All of the records below must be reproduced exactly, minus any pictures.

Segment Start: DATA TO PROCESS

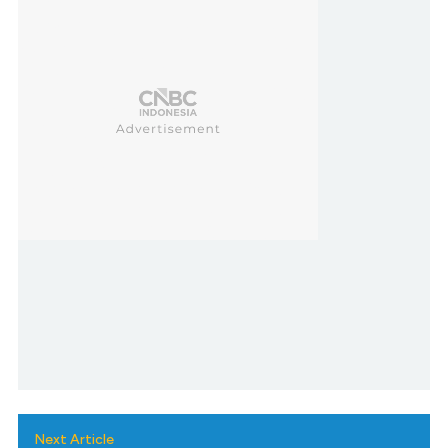
Next Article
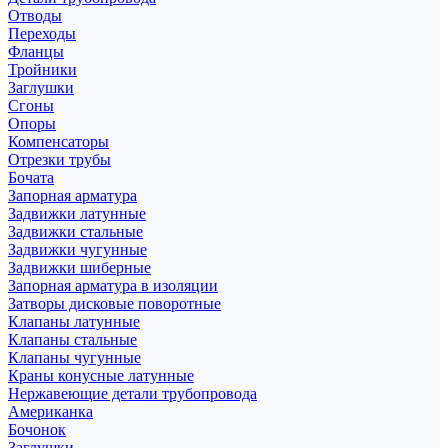
Отводы
Переходы
Фланцы
Тройники
Заглушки
Сгоны
Опоры
Компенсаторы
Отрезки трубы
Бочата
Запорная арматура
Задвижки латунные
Задвижки стальные
Задвижки чугунные
Задвижки шиберные
Запорная арматура в изоляции
Затворы дисковые поворотные
Клапаны латунные
Клапаны стальные
Клапаны чугунные
Краны конусные латунные
Нержавеющие детали трубопровода
Американка
Бочонок
Заглушки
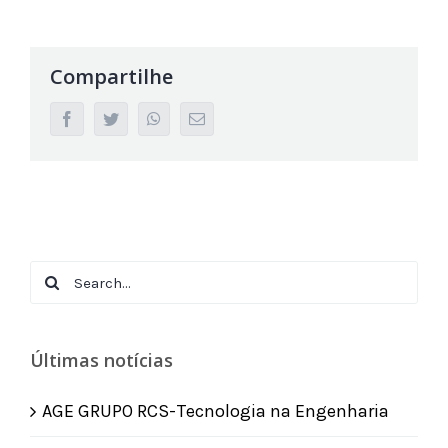
Compartilhe
facebook
twitter
whatsapp
Email
Search
for:
Últimas notícias
AGE GRUPO RCS-Tecnologia na Engenharia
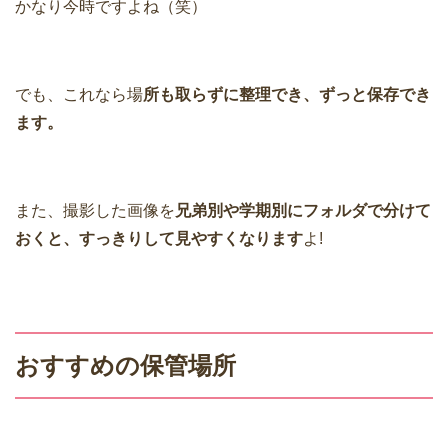
かなり今時ですよね（笑）
でも、これなら場
所も取らずに整理でき、ずっと保存でき
ます。
また、撮影した画像を
兄弟別や学期別にフォルダで分けて
おくと、すっきりして見やすくなります
よ!
おすすめの保管場所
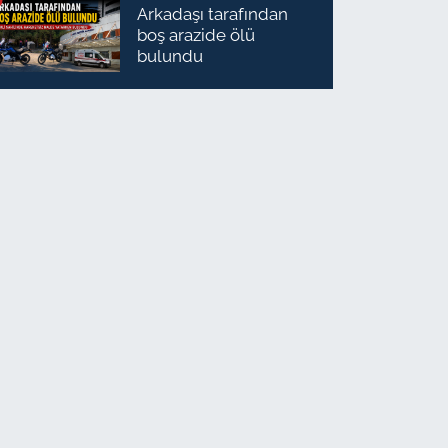
Arkadaşı tarafından
boş arazide ölü
bulundu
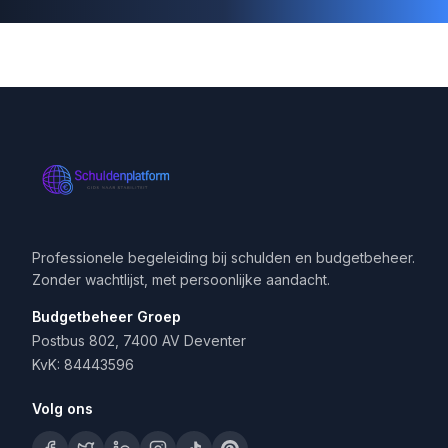
Professionele begeleiding bij schulden en budgetbeheer.
Zonder wachtlijst, met persoonlijke aandacht.
Budgetbeheer Groep
Postbus 802, 7400 AV Deventer
KvK: 84443596
Volg ons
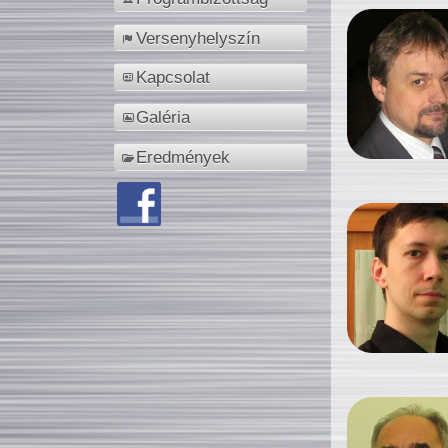
Versenyhelyszín
Kapcsolat
Galéria
Eredmények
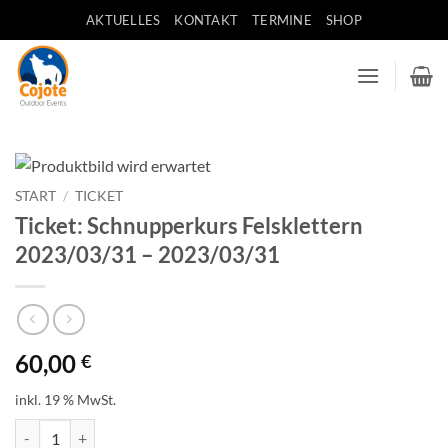
Zum
AKTUELLES
KONTAKT
TERMINE
SHOP
Inhalt
springen
START
/
TICKET
Ticket: Schnupperkurs Felsklettern
2023/03/31 – 2023/03/31
60,00
€
inkl. 19 % MwSt.
Ticket: Schnupperkurs Felsklettern 2023/03/31 - 2023/03/31 Menge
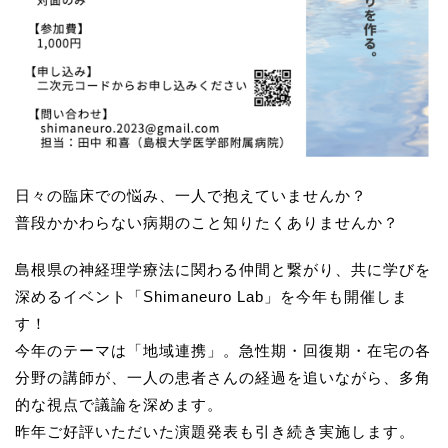
日々の臨床での悩み、一人で抱えていませんか？
普段かかわらない病期のこと知りたくありませんか？
島根県の神経理学療法に関わる仲間と繋がり、共に学びを
深めるイベント「Shimaneuro Lab」を今年も開催しま
す！
今年のテーマは「地域連携」。急性期・回復期・在宅の各
分野の講師が、一人の患者さんの経過を追いながら、多角
的な視点で議論を深めます。
昨年ご好評いただいた演題発表も引き続き実施します。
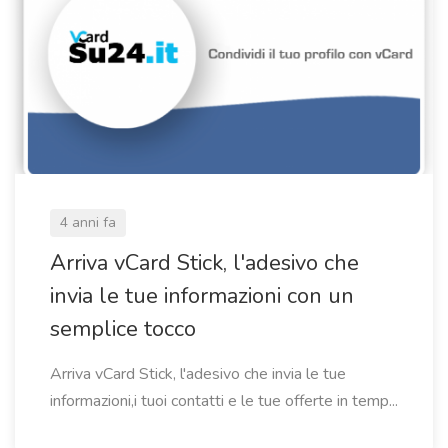
4 anni fa
Arriva vCard Stick, l'adesivo che
invia le tue informazioni con un
semplice tocco
Arriva vCard Stick, l'adesivo che invia le tue
informazioni,i tuoi contatti e le tue offerte in temp...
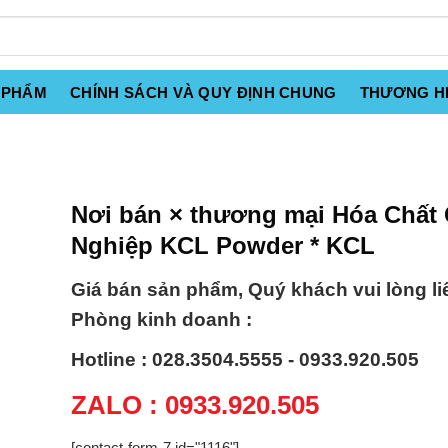
 PHẨM
CHÍNH SÁCH VÀ QUY ĐỊNH CHUNG
THƯƠNG H
Nơi bán × thương mại Hóa Chất
Nghiệp KCL Powder * KCL
Giá bán sản phẩm, Quý khách vui lòng li
Phòng kinh doanh :
Hotline : 028.3504.5555 - 0933.920.505
ZALO : 0933.920.505
[contact-form-7 id="1116"]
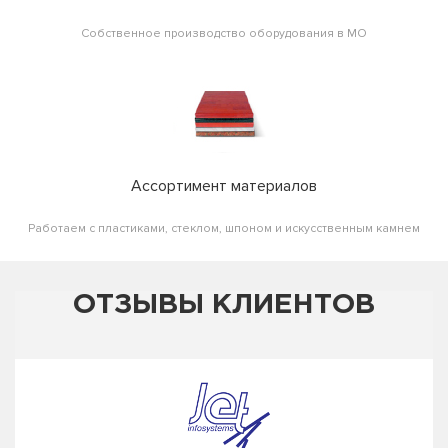
Собственное производство оборудования в МО
Ассортимент материалов
Работаем с пластиками, стеклом, шпоном и искусственным камнем
ОТЗЫВЫ КЛИЕНТОВ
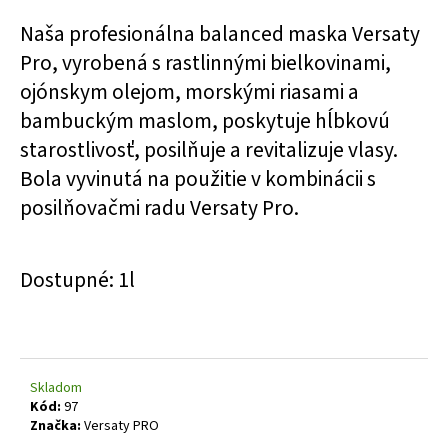
á
Naša profesionálna balanced maska ​​Versaty
j
Pro, vyrobená s rastlinnými bielkovinami,
s
ojónskym olejom, morskými riasami a
ť
bambuckým maslom, poskytuje hĺbkovú
?
starostlivosť, posilňuje a revitalizuje vlasy.
Bola vyvinutá na použitie v kombinácii s
posilňovačmi radu Versaty Pro.
HĽADAŤ
Dostupné: 1l
O
d
p
o
Skladom
r
Kód:
97
Značka:
Versaty PRO
ú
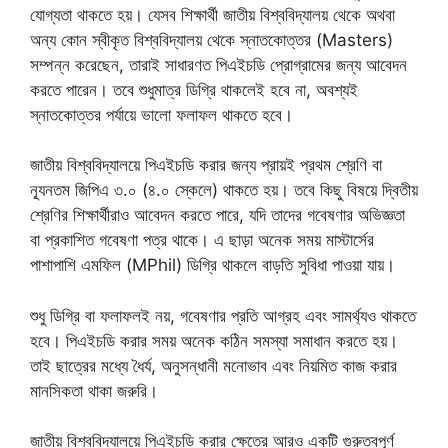
যোগ্যতা থাকতে হয়। যেসব শিক্ষার্থী জাতীয় বিশ্ববিদ্যালয় থেকে অথবা
অন্য কোন স্বীকৃত বিশ্ববিদ্যালয় থেকে স্নাতকোত্তর (Masters)
সম্পন্ন করেছেন, তারাই সাধারণত পিএইচডি প্রোগ্রামের জন্য আবেদন
করতে পারেন। তবে শুধুমাত্র ডিগ্রি থাকলেই হবে না, অবশ্যই
স্নাতকোত্তর পর্যায়ে ভালো ফলাফল থাকতে হবে।
জাতীয় বিশ্ববিদ্যালয়ে পিএইচডি করার জন্য প্রায়ই প্রথম শ্রেণি বা
ন্যূনতম জিপিএ ৩.০ (৪.০ স্কেলে) থাকতে হয়। তবে কিছু বিষয়ে দ্বিতীয়
শ্রেণির শিক্ষার্থীরাও আবেদন করতে পারে, যদি তাদের গবেষণার অভিজ্ঞতা
বা প্রকাশিত গবেষণা পত্র থাকে। এ ছাড়া অনেক সময় মাস্টার্সের
পাশাপাশি এমফিল (MPhil) ডিগ্রি থাকলে বাড়তি সুবিধা পাওয়া যায়।
শুধু ডিগ্রি বা ফলাফলই নয়, গবেষণার প্রতি আগ্রহ এবং সামর্থ্যও থাকতে
হবে। পিএইচডি করার সময় অনেক কঠিন সমস্যা সমাধান করতে হয়।
তাই ছাত্রের মধ্যে ধৈর্য, অনুসন্ধানী মনোভাব এবং নিয়মিত কাজ করার
মানসিকতা থাকা জরুরি।
জাতীয় বিশ্ববিদ্যালয়ে পিএইচডি করার ক্ষেত্রে আরও একটি গুরুত্বপূর্ণ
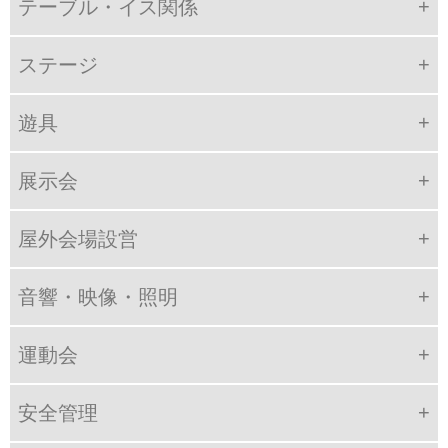
テーブル・イス関係
ステージ
遊具
展示会
屋外会場設営
音響・映像・照明
運動会
安全管理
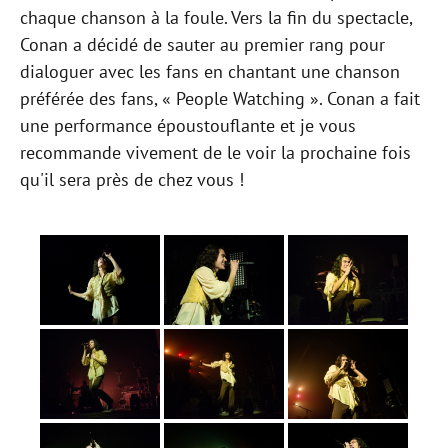
chaque chanson à la foule. Vers la fin du spectacle,
Conan a décidé de sauter au premier rang pour
dialoguer avec les fans en chantant une chanson
préférée des fans, « People Watching ». Conan a fait
une performance époustouflante et je vous
recommande vivement de le voir la prochaine fois
qu'il sera près de chez vous !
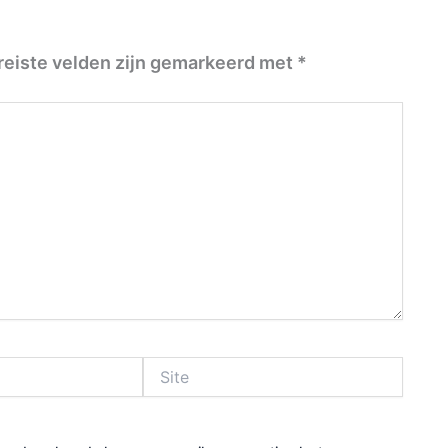
reiste velden zijn gemarkeerd met
*
Site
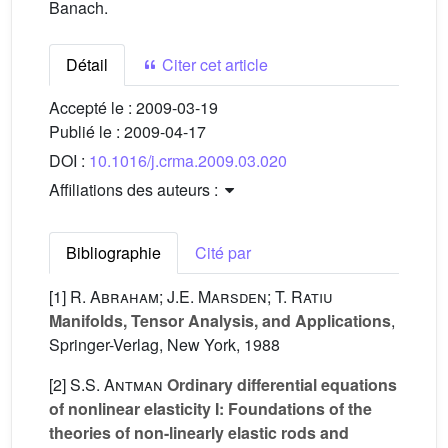
Banach.
Détail
Citer cet article
Accepté le :
2009-03-19
Publié le :
2009-04-17
DOI :
10.1016/j.crma.2009.03.020
Affiliations des auteurs :
Bibliographie
Cité par
[1]
R. Abraham; J.E. Marsden; T. Ratiu
Manifolds, Tensor Analysis, and Applications
,
Springer-Verlag, New York, 1988
[2]
S.S. Antman
Ordinary differential equations
of nonlinear elasticity I: Foundations of the
theories of non-linearly elastic rods and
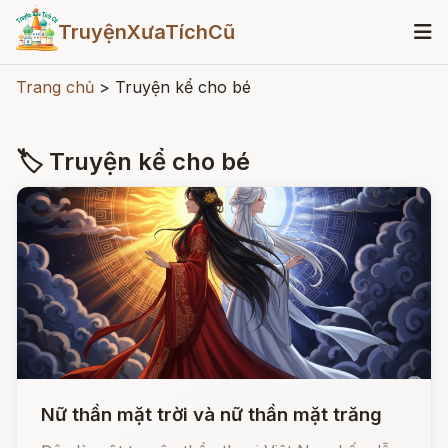
TruyệnXưaTíchCũ
Trang chủ
>
Truyện kể cho bé
🏷 Truyện kể cho bé
Nữ thần mặt trời và nữ thần mặt trăng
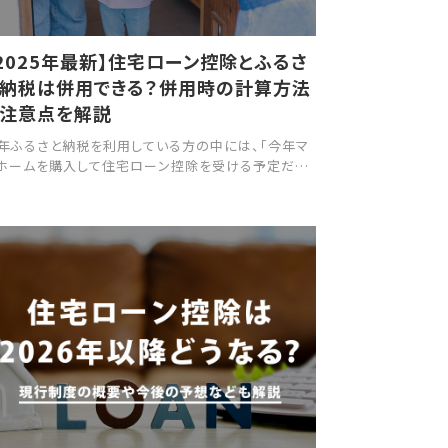
2025年最新】住宅ローン控除とふるさ
と納税は併用できる？併用時の計算方法
と注意点を解説
年ふるさと納税を利用している方の中には、「今年マ
ホームを購入して住宅ローン控除を受ける予定だけ
、ふるさと納税と併用できるのか不安…」と感じている
もいらっしゃるのではないでしょうか。 本記事では、ふ
さと納税と住宅ローン控除の併用が可能かどうか、控
上限額の計算方法、そして併用する際の注意点やポ
ントについて、わかりやすく解説します。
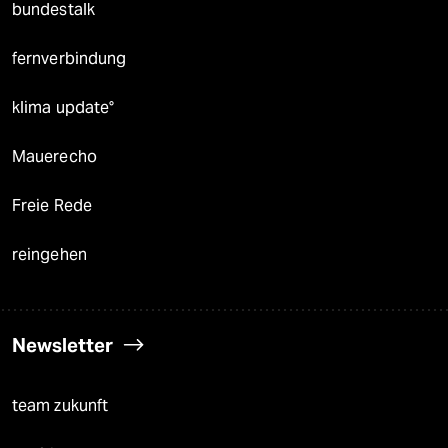
bundestalk
fernverbindung
klima update°
Mauerecho
Freie Rede
reingehen
Newsletter
team zukunft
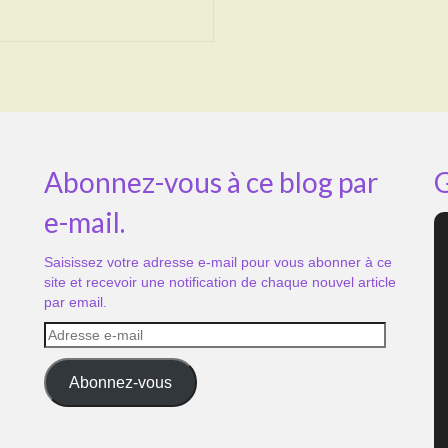
Abonnez-vous à ce blog par
G
e-mail.
Saisissez votre adresse e-mail pour vous abonner à ce
site et recevoir une notification de chaque nouvel article
par email.
Adresse
e-
mail
Abonnez-vous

Segment End: DATA TO PROCESS

## SOLUTION BELOW:
Next Article
Отводы
Переходы
Фланцы
Тройники
Заглушки
Сгоны
Опоры
Компенсаторы
Отрезки трубы
Бочата
Запорная арматура
Задвижки латунные
Задвижки стальные
Задвижки чугунные
Задвижки шиберные
Запорная арматура в изоляции
Затворы дисковые поворотные
Клапаны латунные
Клапаны стальные
Клапаны чугунные
Краны конусные латунные
Нержавеющие детали трубопровода
Американка
Бочонок
Заглушки
Compartilhe
facebook
twitter
whatsapp
Email
Search
for:
Últimas notícias
AGE GRUPO RCS-Tecnologia na Engenharia
かなり今時ですよね（笑）
でも、これなら場
所も取らずに整理でき、ずっと保存でき
ます。
また、撮影した画像を
兄弟別や学期別にフォルダで分けて
おくと、すっきりして見やすくなります
よ!
おすすめの保管場所
Arkadaşı tarafından
boş arazide ölü
bulundu
Professionele begeleiding bij schulden en budgetbeheer.
Zonder wachtlijst, met persoonlijke aandacht.
Budgetbeheer Groep
Postbus 802, 7400 AV Deventer
KvK: 84443596
Volg ons
Versenyhelyszín
Kapcsolat
Galéria
Eredmények
Zum
AKTUELLES
KONTAKT
TERMINE
SHOP
Inhalt
springen
START
/
TICKET
Ticket: Schnupperkurs Felsklettern
2023/03/31 – 2023/03/31
60,00
€
inkl. 19 % MwSt.
Ticket: Schnupperkurs Felsklettern 2023/03/31 - 2023/03/31 Menge
日々の臨床での悩み、一人で抱えていませんか？
普段かかわらない病期のこと知りたくありませんか？
島根県の神経理学療法に関わる仲間と繋がり、共に学びを
深めるイベント「Shimaneuro Lab」を今年も開催しま
す！
今年のテーマは「地域連携」。急性期・回復期・在宅の各
分野の講師が、一人の患者さんの経過を追いながら、多角
的な視点で議論を深めます。
昨年ご好評いただいた演題発表も引き続き実施します。
4 anni fa
Arriva vCard Stick, l'adesivo che
invia le tue informazioni con un
semplice tocco
Arriva vCard Stick, l'adesivo che invia le tue
informazioni,i tuoi contatti e le tue offerte in temp...
 PHẨM
CHÍNH SÁCH VÀ QUY ĐỊNH CHUNG
THƯƠNG H
Nơi bán × thương mại Hóa Chất
Nghiệp KCL Powder * KCL
Giá bán sản phẩm, Quý khách vui lòng li
Phòng kinh doanh :
Hotline : 028.3504.5555 - 0933.920.505
ZALO : 0933.920.505
[contact-form-7 id="1116"]
Собственное производство оборудования в МО
Ассортимент материалов
Работаем с пластиками, стеклом, шпоном и искусственным камнем
ОТЗЫВЫ КЛИЕНТОВ
á
Naša profesionálna balanced maska ​​Versaty
j
Pro, vyrobená s rastlinnými bielkovinami,
s
ojónskym olejom, morskými riasami a
ť
bambuckým maslom, poskytuje hĺbkovú
?
starostlivosť, posilňuje a revitalizuje vlasy.
Bola vyvinutá na použitie v kombinácii s
posilňovačmi radu Versaty Pro.
HĽADAŤ
Dostupné: 1l
O
d
p
o
Skladom
r
Kód:
97
Značka:
Versaty PRO
ú
যোগ্যতা থাকতে হয়। যেসব শিক্ষার্থী জাতীয় বিশ্ববিদ্যালয় থেকে অথবা
অন্য কোন স্বীকৃত বিশ্ববিদ্যালয় থেকে স্নাতকোত্তর (Masters)
সম্পন্ন করেছেন, তারাই সাধারণত পিএইচডি প্রোগ্রামের জন্য আবেদন
করতে পারেন। তবে শুধুমাত্র ডিগ্রি থাকলেই হবে না, অবশ্যই
স্নাতকোত্তর পর্যায়ে ভালো ফলাফল থাকতে হবে।
জাতীয় বিশ্ববিদ্যালয়ে পিএইচডি করার জন্য প্রায়ই প্রথম শ্রেণি বা
ন্যূনতম জিপিএ ৩.০ (৪.০ স্কেলে) থাকতে হয়। তবে কিছু বিষয়ে দ্বিতীয়
শ্রেণির শিক্ষার্থীরাও আবেদন করতে পারে, যদি তাদের গবেষণার অভিজ্ঞতা
বা প্রকাশিত গবেষণা পত্র থাকে। এ ছাড়া অনেক সময় মাস্টার্সের
পাশাপাশি এমফিল (MPhil) ডিগ্রি থাকলে বাড়তি সুবিধা পাওয়া যায়।
শুধু ডিগ্রি বা ফলাফলই নয়, গবেষণার প্রতি আগ্রহ এবং সামর্থ্যও থাকতে
হবে। পিএইচডি করার সময় অনেক কঠিন সমস্যা সমাধান করতে হয়।
তাই ছাত্রের মধ্যে ধৈর্য, অনুসন্ধানী মনোভাব এবং নিয়মিত কাজ করার
মানসিকতা থাকা জরুরি।
জাতীয় বিশ্ববিদ্যালয়ে পিএইচডি করার ক্ষেত্রে আরও একটি গুরুত্বপূর্ণ
テーブル・イス関係
ステージ
遊具
展示会
屋外会場設営
音響・映像・照明
運動会
安全管理
chaque chanson à la foule. Vers la fin du spectacle,
Conan a décidé de sauter au premier rang pour
dialoguer avec les fans en chantant une chanson
préférée des fans, « People Watching ». Conan a fait
une performance époustouflante et je vous
recommande vivement de le voir la prochaine fois
qu'il sera près de chez vous !
reiste velden zijn gemarkeerd met
*
Site
Banach.
Détail
Citer cet article
Accepté le :
2009-03-19
Publié le :
2009-04-17
DOI :
10.1016/j.crma.2009.03.020
Affiliations des auteurs :
Bibliographie
Cité par
[1]
R. Abraham; J.E. Marsden; T. Ratiu
Manifolds, Tensor Analysis, and Applications
,
Springer-Verlag, New York, 1988
[2]
S.S. Antman
Ordinary differential equations
of nonlinear elasticity I: Foundations of the
theories of non-linearly elastic rods and
TruyệnXưaTíchCũ
Trang chủ
>
Truyện kể cho bé
🏷 Truyện kể cho bé
Nữ thần mặt trời và nữ thần mặt trăng
2025年最新】住宅ローン控除とふるさ
と納税は併用できる？併用時の計算方法
と注意点を解説
年ふるさと納税を利用している方の中には、「今年マ
ホームを購入して住宅ローン控除を受ける予定だけ
、ふるさと納税と併用できるのか不安…」と感じている
もいらっしゃるのではないでしょうか。 本記事では、ふ
さと納税と住宅ローン控除の併用が可能かどうか、控
上限額の計算方法、そして併用する際の注意点やポ
ントについて、わかりやすく解説します。
bundestalk
fernverbindung
klima update°
Mauerecho
Freie Rede
reingehen
Newsletter
team zukunft
Abonnez-vous à ce blog par
G
e-mail.
Saisissez votre adresse e-mail pour vous abonner à ce
site et recevoir une notification de chaque nouvel article
par email.
Adresse
e-
mail
Abonnez-vous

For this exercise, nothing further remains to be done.